As regards representations, it is the policy in my Department that, when any such communication is received, its contents are noted and details circulated to the relevant officials, and to the Revenue Commissioners, as appropriate. A response is then prepared and issued. The Revenue Commissioners are very mindful of the unfair competitive advantage to be gained by those businesses that do not fulfil their tax obligations. Revenue’s tax and duty compliance programmes are under constant review to ensure that they are focussed on the areas of greatest risk, including risks from the shadow economy.

The Revenue Commissioners are pursuing a programme that is dealing in a very determined way with tax evasion in all its forms through a range of compliance and audit interventions including targeted special projects. A variety of methodologies are used by Revenue to identify those who are operating in the shadow economy including covert surveillance, cold calls to businesses and venues as well as prearranged aspect queries on specific items. In addition, joint operations are conducted with the Department of Social Protection using Joint Investigation Units and there is a strong focus on cash businesses, given its potential high-risk nature.

In 2012, Revenue carried out more than 537,000 compliance interventions, yielding more than €492 million. Considerable success has been achieved in combating the illegal trade in tobacco products.
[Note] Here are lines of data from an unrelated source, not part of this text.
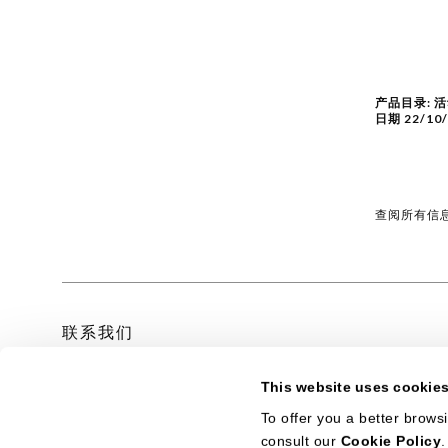
产品目录:
活
日期
22/10
查阅所有信
联系我们
This website uses cookie
To offer you a better brows
consult our
Cookie Policy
In 2012, Revenue’s Customs Service seized a total of 95.6 million cigarettes from 8,108 seizures. A further 5,276 kilograms of other tobacco products were taken in 2012 from 1,395 seizures. There were 22 convictions on indictment, and 110 summary convictions, during the year for offences related to the smuggling or sale of illicit cigarettes and tobacco.

In addition to the on-going enforcement action against the illegal fuel trade, steps are being taken to ensure enhanced control and supervision at all stages of the fuel supply chain. Key actions include a strengthening of the licensing arrangements for businesses selling auto-fuel, and of the enforcement of licensing requirements. In addition, new licensing requirements have been applied to persons dealing in marked fuels, with effect from 1 October 2012. As well as these important licensing changes, a requirement operates from 1 January 2013 for all fuel traders to make electronic monthly returns to Revenue on their fuel transactions. This will facilitate Revenue in detecting unusual or anomalous patterns of activity.

Given the links of organised criminality with the illegal fuel trade, Revenue works closely with An Garda Síochána in combating it. Searches undertaken as part of intelligence-led operations have resulted in a considerable number of seizures of diesel and the closure of laundering plants, particularly in border counties. In 2012, 11 oil laundries were detected and shut down and 199,000 litres of oil were seized along with 27 vehicles, 2 fork-lifts and 5 trailers. There were 10 arrests in the course of these operations. 57 premises were closed in 2012. In addition to the fuel seized at laundries, a further 902,087 litre of fuel were seized during the year, the greater part from retail outlets or in the course of delivery to them.

Much of the focus of the Joint Investigation Units (JIUs) is on shadow economy activity and their operations include targeting illegal traders at markets and at seasonal events (Christmas fairs, outdoor concerts etc.). During 2012, over 3,000 outdoor checks/visits/inspections were carried out by the JIU teams including 168 multi-agency operations. The Revenue Commissioners hold regular meetings with trade and representative bodies through The Hidden Economy Monitoring Group where the risks posed by shadow economy activities are discussed. The most recent meeting took place on January 30th.

Changes are frequently made in tax legislation aimed at counteracting shadow economy activity. Two examples from 2012 include the introduction of the electronic Relevant Contracts Tax regime and an enhanced penalty regime for employers who fail to operate PAYE regulations fully. If any members of a Council wish to bring specific information on shadow economy activity to the attention of the Revenue Commissioners, they may contact Planning Division, Bishop’s Square, Redmond’s Hill, Dublin 2, or at the direct line (01) 4244276.